Luigi Di Ruocco, Vice President of Mr. Espresso, says there are several things a restaurant should consider when selecting a coffee partner or supplier. “Speak with at least a few different coffee providers and ask them about their coffee programs for restaurants,” he says. “Get familiar with what they offer as far as equipment packages, repair and maintenance, staff training and overall coffee program guidance.”

Mr. Espresso - Luigi Di Ruocco

Di Ruocco believes restaurants should choose a coffee supplier that provides a comprehensive level of support, and one where there’s good chemistry between restaurant and supplier. “Ask for a few references as well, so you can see how well they follow through on their promises. Make sure you love their coffee, too,” he says.

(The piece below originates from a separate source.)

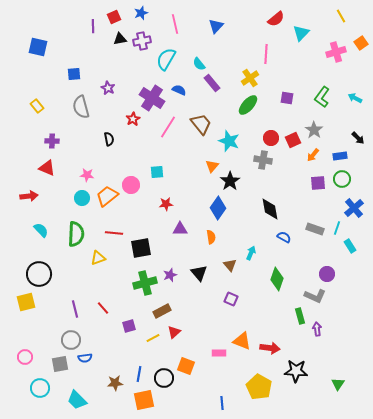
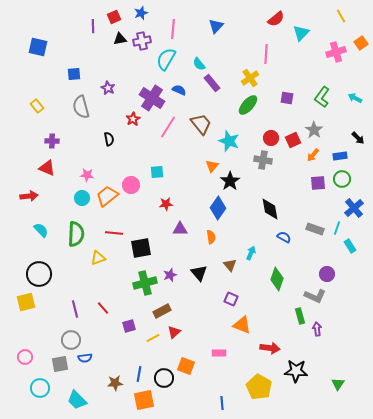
pink line at (175, 24): moved 2 px left, 5 px down; rotated 18 degrees clockwise
orange triangle at (242, 341): moved 16 px up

Your Coffee Strategy: Consistency, Scalability

Professor Chestnut of Cornell University notes that when it comes to implementing a coffee strategy, don’t run before you walk. “Spending thousands of dollars on machinery that produces drinks that your customers might not care about, and that your employees don’t know how to make, seems ill advised,” reveals Chestnut. “Don’t implement a coffee program that lacks consistency and scalability. There’s a big difference in operational complexity between making one amazing cup of coffee and serving two hundred in an hour.”

Chestnut also believes that the simple path may be the best route. “It’s easy for anyone to make an extremely good cup of coffee with only high-quality beans, a press pot and ‘good water,’” he explains. “Blind tastings conducted at the School of Hotel Administration at Cornell University found that water quality [hardness and pH] was as impactful on the perceived quality of coffee produced as was the q-score of beans used. In fact, medium quality beans [90 to 92 points on a 100-point coffee review scale] brewed with ideal water were overwhelmingly preferred to high quality beans [96+ points] brewed with ‘bad water.’ Small tweaks like this can lead to a much-improved consumer experience at almost no cost to the restaurant.”

Overall, in terms of improving the quality of coffee at a restaurant, Di Ruocco of Mr. Espresso reminds businesses that coffee may be the last thing a guest tastes before they leave a restaurant, and it lingers on their palate long after they've left. “Try and make it a positive memory,” he says. “Think about how the coffee pairs with the flavors offered in your desserts – avoid using a coffee that clashes. Don't automatically try and serve the style of coffee you get at the trendy local coffeehouse; think about the style of coffee that is appropriate for your restaurant and your cuisine.”